One Day in the Live of Ivan Denisovich – Aleksandr I. Solzhenitsyn
Reviewed by: Dave Cymbalisty Date: 13 November 2001
THEME: Personal struggle for survival in a Stalinist concentration camp. A more literal translation of the title from the Russian would be “The Day Of Ivan Denisovich”. This “one day” is seen through the eyes of the hero Ivan Denisovich Shukhov, a humble peasant who during WWII was captured by the Germans. After his escape he came back to the Russian lines where he was captured by his own countrymen, accused of being an enemy spy (forced by Soviet counterintelligence officers to sign his own “confession”), and sentenced to ten years hard labor.
The story follows the routine details of Shukhov’s life: jolted out of a frozen slumber at 5 a.m.; a breakfast of slop and boiled gruel with fish skeletons floating next to rotten cabbage leaves; roll call in the polar frost; followed by a ravenous-dog-escorted march to the day’s work… which consists of mixing cement and building walls in the utter desolation of the Northern steppe. The author’s depiction of this ceaseless slavery is truly mind-numbing.
On the way back to the barracks the men are meticulously searched for anything they may be attempting to be smuggle in. The penalty for doing so is something no prisoner wants to contemplate. Shukhov privately revels over a piece of wire and a string that he has managed to sneak past the guards. After all, who knows how vitally necessary these items may be “one day”! At the end of this particular day’s near-deathly labor Shukhov actually feels fortunate that he has managed to finagle an EXTRA bowl of skeleton soup, get a hold of some shreds of tobacco, and keep from being thrust into solitary confinement for any of the million minor offenses of the camp. The story ends: “The end of an unclouded day. Almost a happy one. Just one of the 3,653 days of his sentence, from bell to bell. The extra three were for leap years.” The final point reminding us of the Gulag system’s merciless punitive accuracy. A world of no parole… and no reprieve.

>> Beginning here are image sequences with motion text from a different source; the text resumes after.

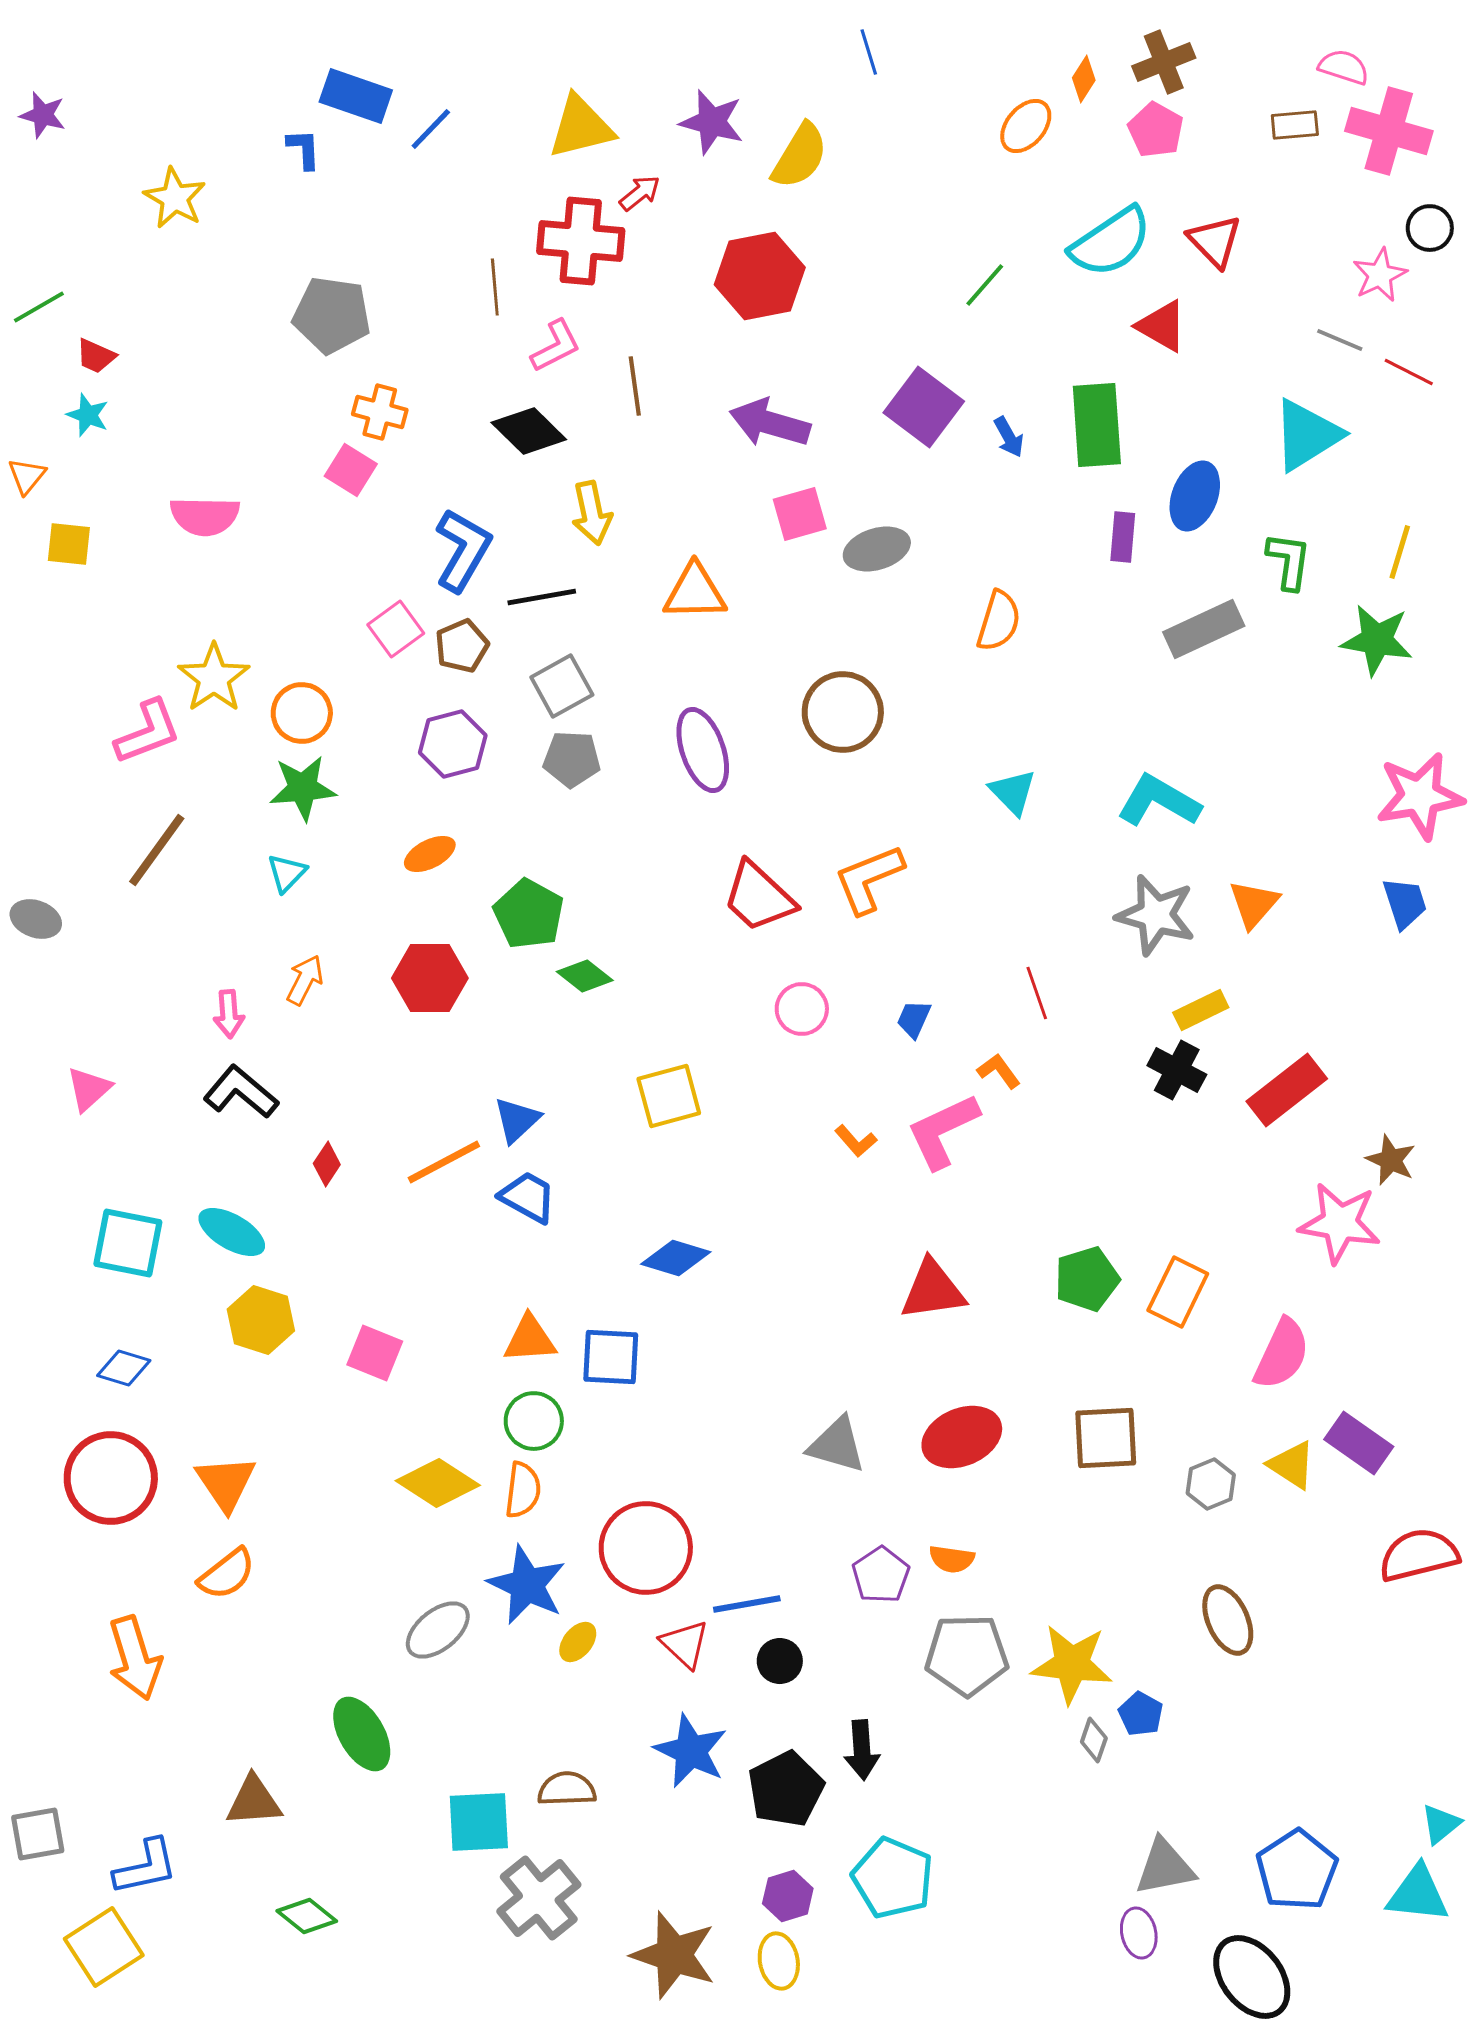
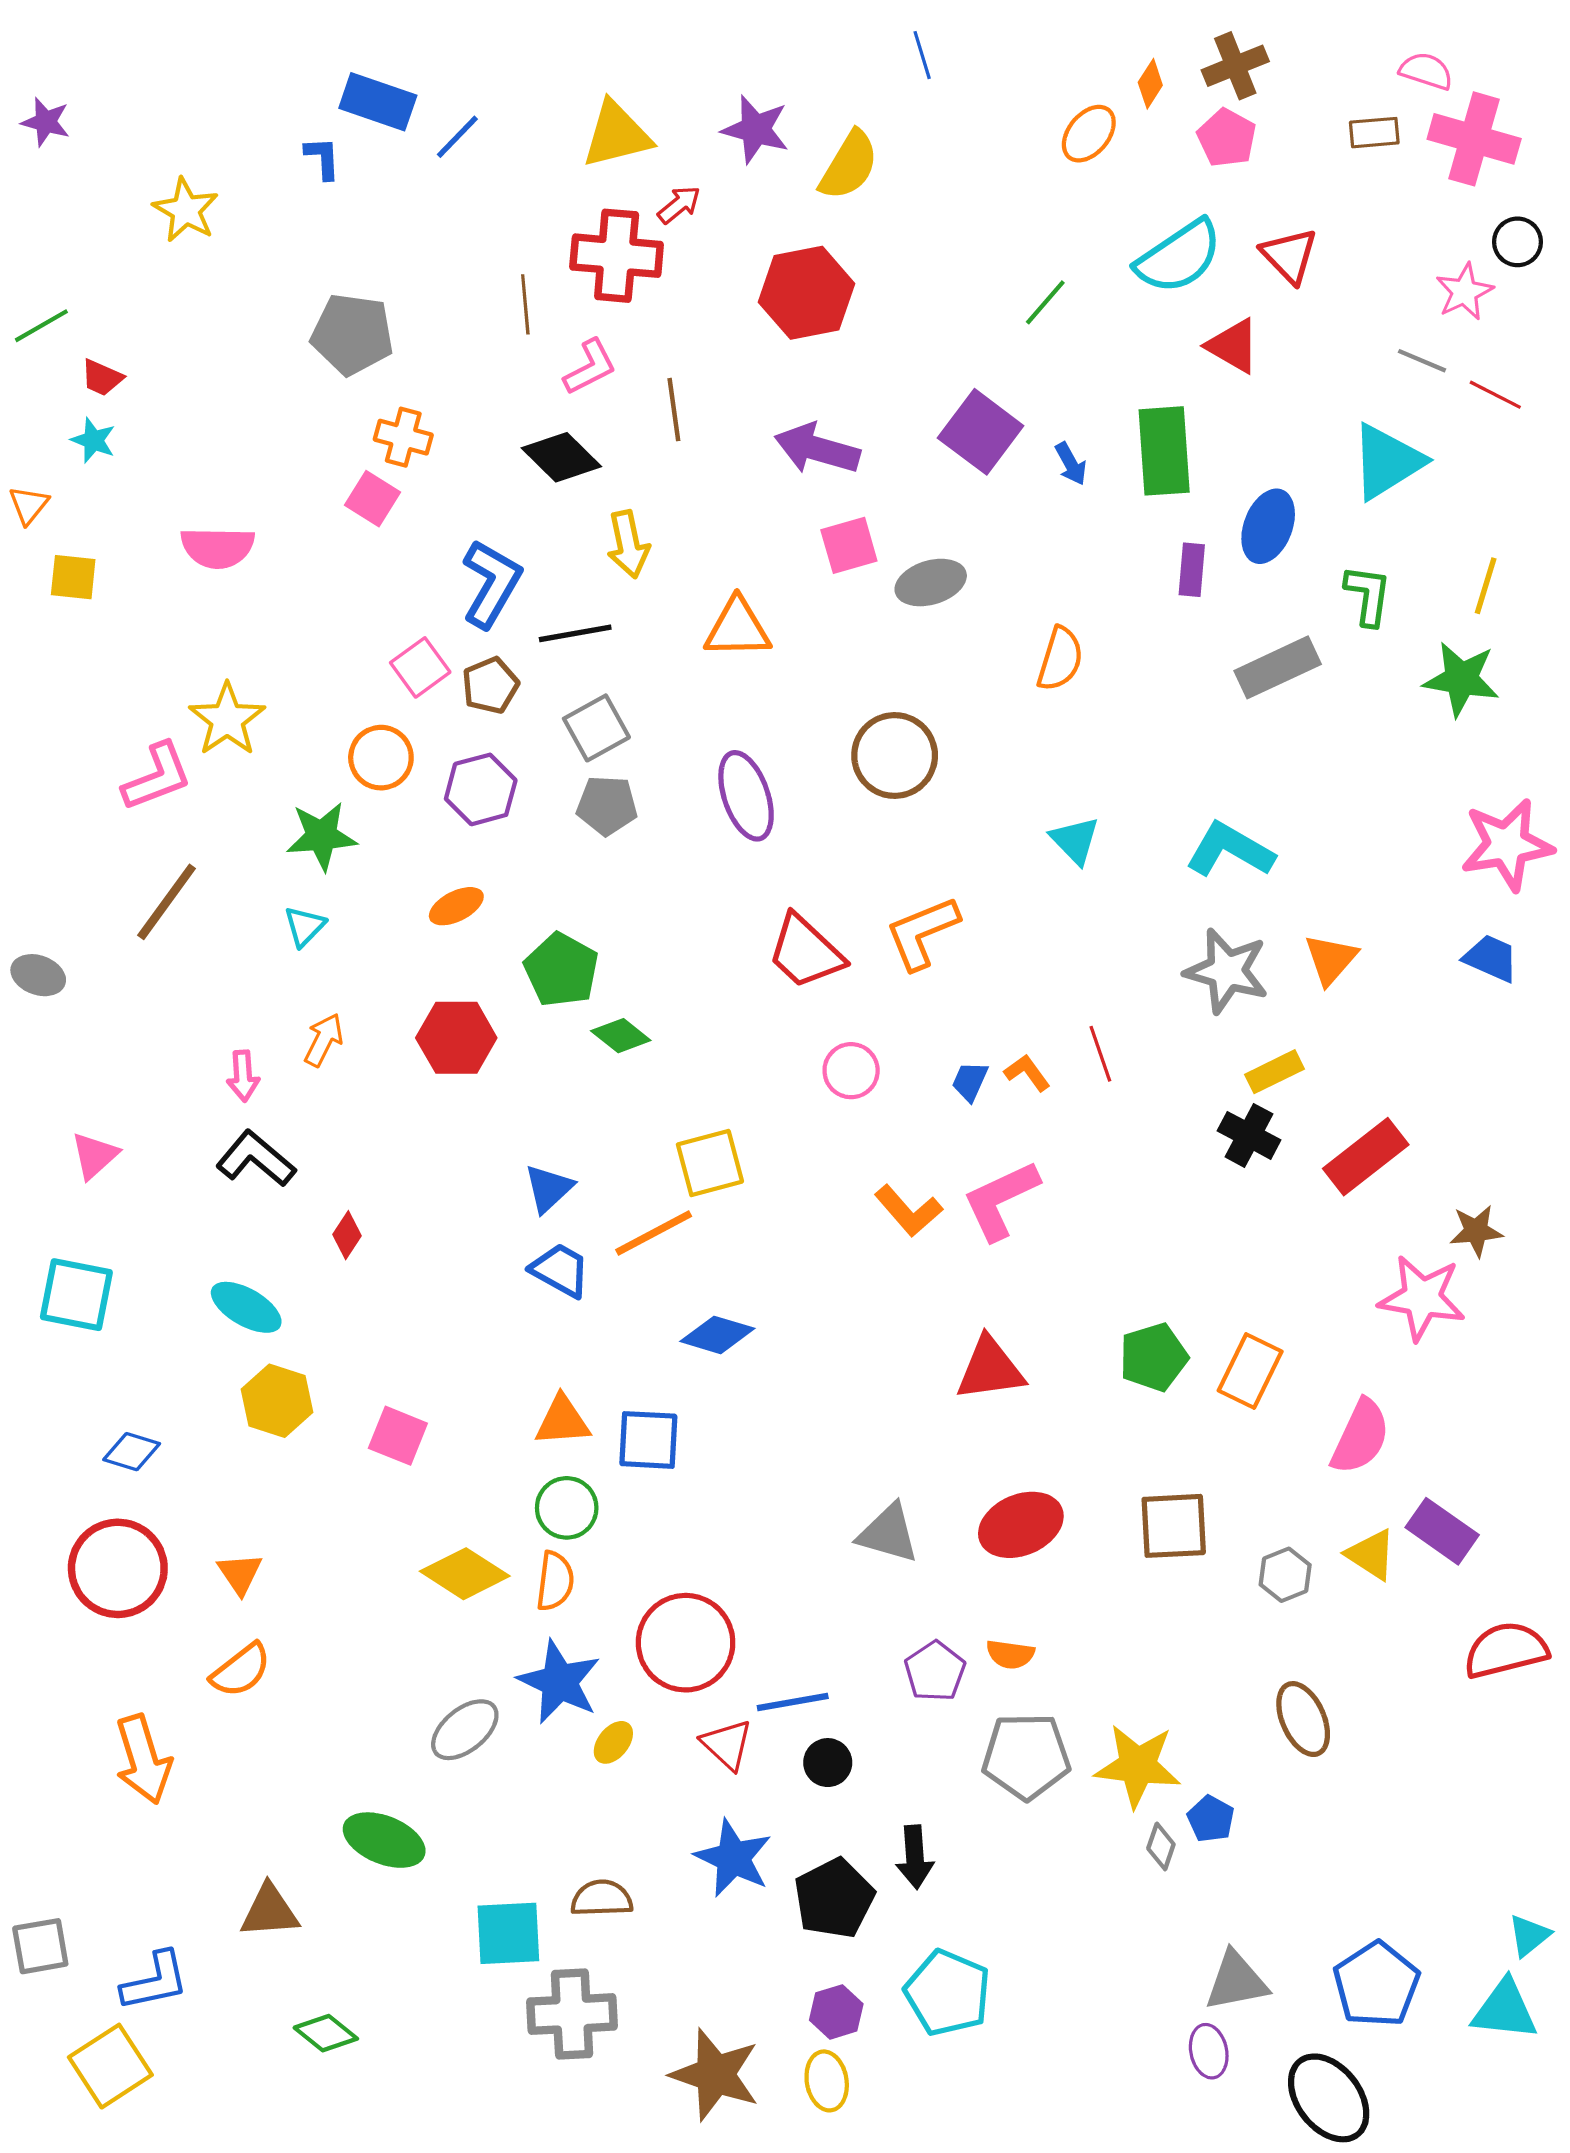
orange circle: (302, 713) -> (381, 758), moved
blue trapezoid: (1405, 903) -> (1491, 958), turned -48
orange L-shape: (999, 1071) -> (1027, 1073), moved
orange L-shape: (856, 1141) -> (908, 1211), size x1.5
brown star: (1391, 1160) -> (1476, 1231), turned -30
orange line: (444, 1162) -> (654, 1233), moved
cyan square: (128, 1243) -> (76, 1295), moved
orange triangle: (226, 1483) -> (240, 1574), size x0.7
green ellipse: (362, 1734) -> (384, 1840), turned -38
gray cross: (539, 1898) -> (572, 2014), turned 36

The reader is chilled by this book. It is shivering. Do we pick up anything by Solzhenitsyn for its “warmth and fuzziness”? Most definitely not. We pick him up to come face to face with mankind’s capacity to methodically inflict cruelty and despair upon others. In the process we are always afforded a very important glimpse of what those “others” are capable of enduring. And we set Solzhenitsyn down, thankful that we are none of his characters… even as we realize that some very real people (including the author himself) did not have that luxury. Ivan Denisovich is essential reading for human beings.